Following media coverage and complaints from European internet service providers (ISPs), Microsoft has quietly released a patch that repairs problems caused by a Windows 10 update that saw multiple users' computers have internet connectivity problems.

For several days since late last week, some Windows 10 computers across the world that installed the latest mandated Windows Update began experiencing internet problems. According to the Register, the problem was due to the update accidentally breaking the Dynamic Host Configuration Protocol (DHCP).

This caused the computers not to be able to obtain IP addresses from their internet routers, which then effectively kicked people off both the internet and their own local Wi-Fi network.

After receiving complaints and support calls from numerous users, several European ISPs were forced to address the issue and even write up detailed advice on how their customers could reconnect to the internet,. Eventually Microsoft told the BBC that it was advising customers restart their machines and try to consult the official Microsoft website.

However, it seems that the problem is much bigger than it previously appeared, as now Microsoft has issued a patch to fix the earlier Windows Update patch.

Microsoft explains that patch number KB3206632, which was pushed out by Microsoft on 13 December, addresses "a service crash in CDPSVC (Connected Devices Platform Service) that in some situations could lead to the machine not being able to acquire an IP address".

Windows 10 users are encouraged to download this patch, which may not appear for you unless you first restart your PC, and Microsoft has clarified on the patch page that it released the patch to fix internet connectivity problems.

Microsoft's latest operating system has seen a huge amount of complaints and has been in the news constantly since it was released for a range of unsavoury reasons, to the scale that it could almost be compared to much bemoaned older operating systems like Windows Vista and Windows ME.

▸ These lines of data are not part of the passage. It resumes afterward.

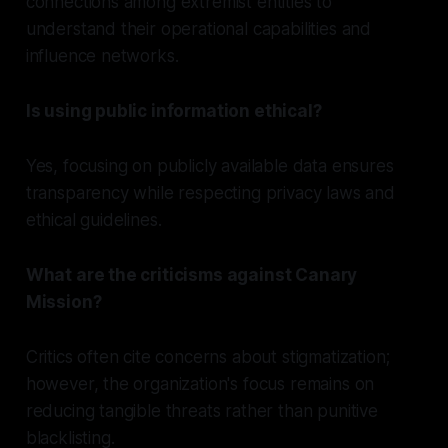
connections among extremist entities to
understand their operational capabilities and
influence networks.
Is using public information ethical?
Yes, focusing on publicly available data ensures
transparency while respecting privacy laws and
ethical guidelines.
What are the criticisms against Canary
Mission?
Critics often cite concerns about stigmatization;
however, the organization's focus remains on
reducing tangible threats rather than punitive
blacklisting.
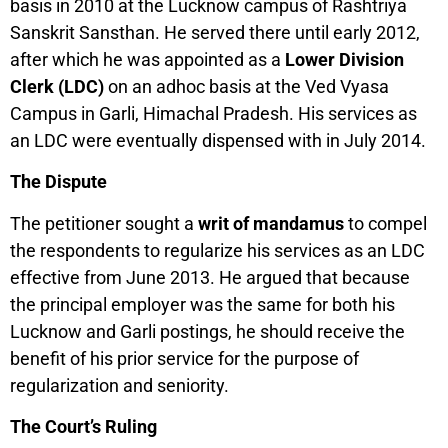
basis in 2010 at the Lucknow campus of Rashtriya
Sanskrit Sansthan. He served there until early 2012,
after which he was appointed as a
Lower Division
Clerk (LDC)
on an adhoc basis at the Ved Vyasa
Campus in Garli, Himachal Pradesh. His services as
an LDC were eventually dispensed with in July 2014.
The Dispute
The petitioner sought a
writ of mandamus
to compel
the respondents to regularize his services as an LDC
effective from June 2013. He argued that because
the principal employer was the same for both his
Lucknow and Garli postings, he should receive the
benefit of his prior service for the purpose of
regularization and seniority.
The Court’s Ruling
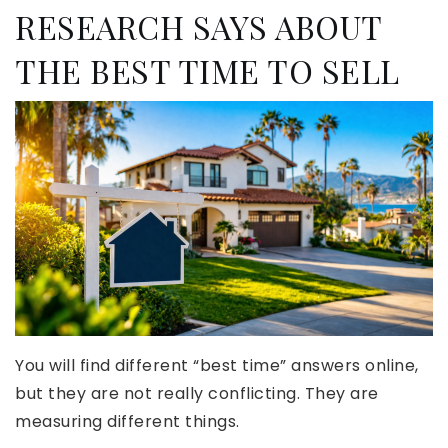
RESEARCH SAYS ABOUT
THE BEST TIME TO SELL
You will find different “best time” answers online,
but they are not really conflicting. They are
measuring different things.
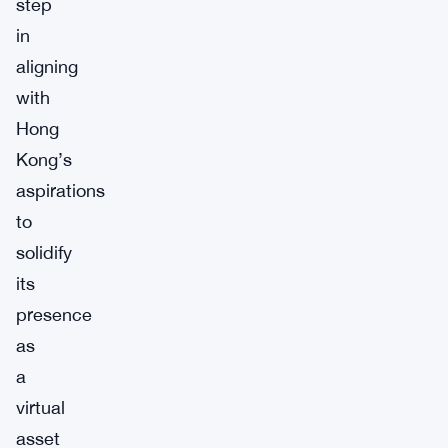
step
in
aligning
with
Hong
Kong’s
aspirations
to
solidify
its
presence
as
a
virtual
asset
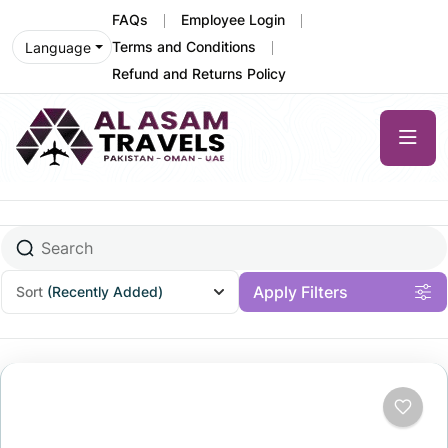
FAQs
Employee Login
Terms and Conditions
Language
Refund and Returns Policy
Apply Filters
Sort
(Recently Added)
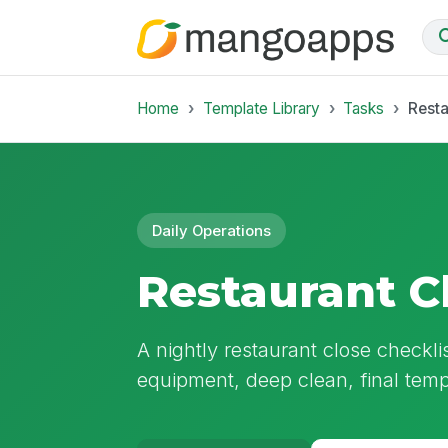
Home
Template Library
Tasks
Resta
Daily Operations
Restaurant C
A nightly restaurant close checkl
equipment, deep clean, final tem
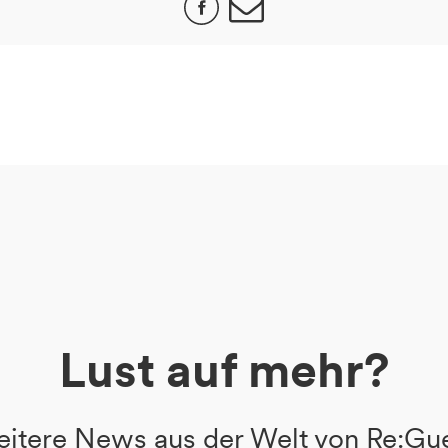
Lust auf mehr?
itere News aus der Welt von Re:Gu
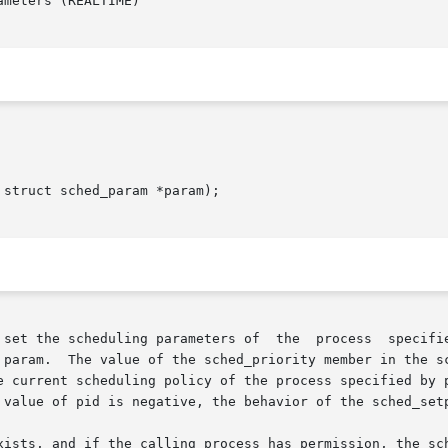
meters (REALTIME)

struct sched_param *param);

cheduling parameters of  the  process  specified  by  pid  to  the	va
 param.  The value of the sched_priority member in the sc
nt scheduling policy of the process specified by pid. Higher nume
 value of pid is negative, the behavior of the sched_setp
xists, and if the calling process has permission, the sch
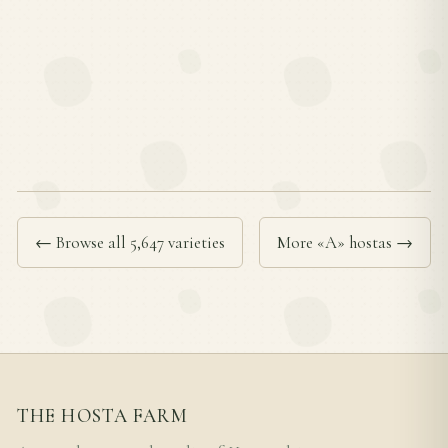
← Browse all 5,647 varieties
More «A» hostas →
THE HOSTA FARM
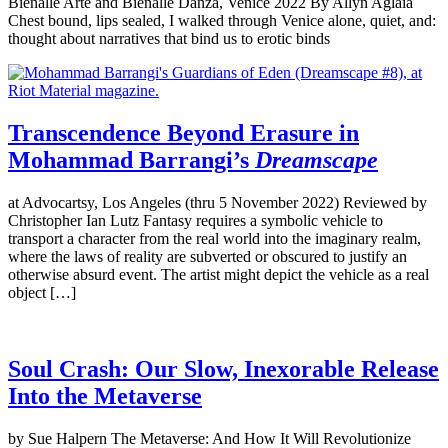
Bienalle Arte and Bienalle Danza, Venice 2022 By Allyn Aglaïa
Chest bound, lips sealed, I walked through Venice alone, quiet, and:
thought about narratives that bind us to erotic binds
Transcendence Beyond Erasure in
Mohammad Barrangi’s
Dreamscape
at Advocartsy, Los Angeles (thru 5 November 2022) Reviewed by
Christopher Ian Lutz Fantasy requires a symbolic vehicle to
transport a character from the real world into the imaginary realm,
where the laws of reality are subverted or obscured to justify an
otherwise absurd event. The artist might depict the vehicle as a real
object […]
Soul Crash: Our Slow, Inexorable Release
Into the Metaverse
by Sue Halpern The Metaverse: And How It Will Revolutionize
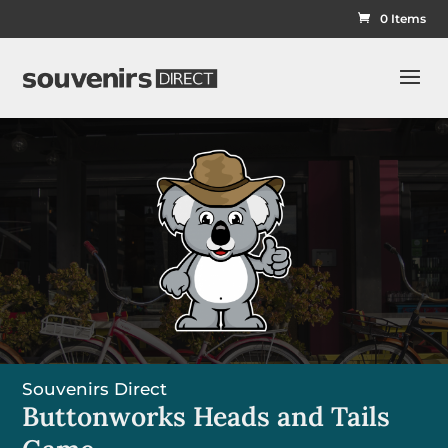
0 Items
Souvenirs Direct
Buttonworks Heads and Tails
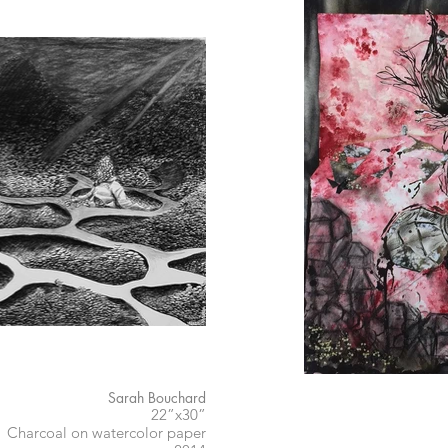
Sarah Bouchard
22”x30”
Charcoal on watercolor paper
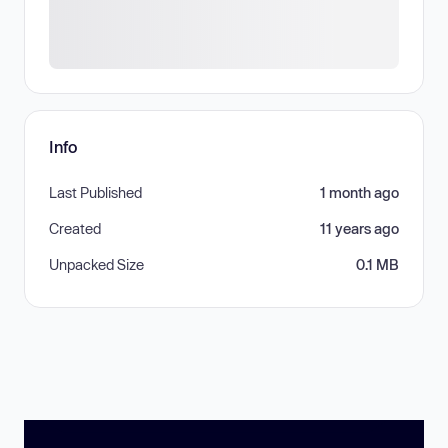
Info
Last Published
1 month ago
Created
11 years ago
Unpacked Size
0.1 MB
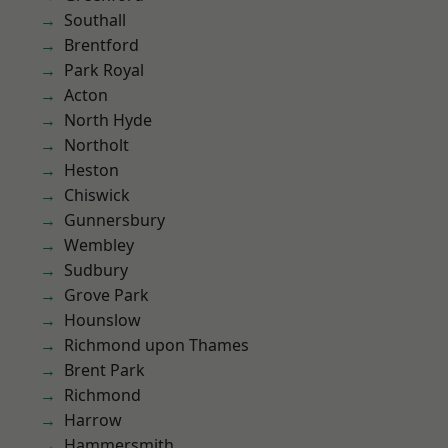
Southall
Brentford
Park Royal
Acton
North Hyde
Northolt
Heston
Chiswick
Gunnersbury
Wembley
Sudbury
Grove Park
Hounslow
Richmond upon Thames
Brent Park
Richmond
Harrow
Hammersmith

To give a quick summary, there was the issue with the Get Windows 10 nagware that annoyed Windows 7 and Windows 8.1 users so much and even hijacked a live TV news broadcast; or the Windows 10 updates that force PCs to use Microsoft products by default; or the update that automatically deleted certain crucial software drivers for proprietary software.

Then there was the mysterious 6GB of data quietly installed on Windows machines; to say nothing of the bizarre Wi-Fi Sense feature that silently tracks users and sends the data to Microsoft.